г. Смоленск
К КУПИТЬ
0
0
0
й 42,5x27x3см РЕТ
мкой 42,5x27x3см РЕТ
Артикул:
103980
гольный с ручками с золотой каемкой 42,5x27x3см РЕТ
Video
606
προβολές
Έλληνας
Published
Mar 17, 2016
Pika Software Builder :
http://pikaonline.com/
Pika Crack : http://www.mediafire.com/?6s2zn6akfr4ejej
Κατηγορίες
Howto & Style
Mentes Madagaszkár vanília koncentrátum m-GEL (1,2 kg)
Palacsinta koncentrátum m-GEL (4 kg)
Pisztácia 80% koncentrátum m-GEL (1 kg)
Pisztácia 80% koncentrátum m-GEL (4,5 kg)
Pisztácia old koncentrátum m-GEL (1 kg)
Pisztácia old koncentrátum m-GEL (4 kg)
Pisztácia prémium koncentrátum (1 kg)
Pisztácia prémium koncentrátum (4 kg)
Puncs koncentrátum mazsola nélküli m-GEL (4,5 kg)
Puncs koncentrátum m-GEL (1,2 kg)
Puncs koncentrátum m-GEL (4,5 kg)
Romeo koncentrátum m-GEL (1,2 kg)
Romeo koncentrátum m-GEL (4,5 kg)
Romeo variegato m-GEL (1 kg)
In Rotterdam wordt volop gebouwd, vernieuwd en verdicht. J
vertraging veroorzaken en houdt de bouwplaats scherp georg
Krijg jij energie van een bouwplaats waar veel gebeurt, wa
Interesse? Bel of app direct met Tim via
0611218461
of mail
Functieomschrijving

========================================================================

▶ _Problem statement_: An exact transcription of the lines from the start of the listing through the line bearing "Pisztácia prémium koncentrátum (4 kg)" is the whole answer.

▶ _Answer box_:
г. Смоленск
К КУПИТЬ
0
0
0
й 42,5x27x3см РЕТ
мкой 42,5x27x3см РЕТ
Артикул:
103980
гольный с ручками с золотой каемкой 42,5x27x3см РЕТ
Video
606
προβολές
Έλληνας
Published
Mar 17, 2016
Pika Software Builder :
http://pikaonline.com/
Pika Crack : http://www.mediafire.com/?6s2zn6akfr4ejej
Κατηγορίες
Howto & Style
Mentes Madagaszkár vanília koncentrátum m-GEL (1,2 kg)
Palacsinta koncentrátum m-GEL (4 kg)
Pisztácia 80% koncentrátum m-GEL (1 kg)
Pisztácia 80% koncentrátum m-GEL (4,5 kg)
Pisztácia old koncentrátum m-GEL (1 kg)
Pisztácia old koncentrátum m-GEL (4 kg)
Pisztácia prémium koncentrátum (1 kg)
Pisztácia prémium koncentrátum (4 kg)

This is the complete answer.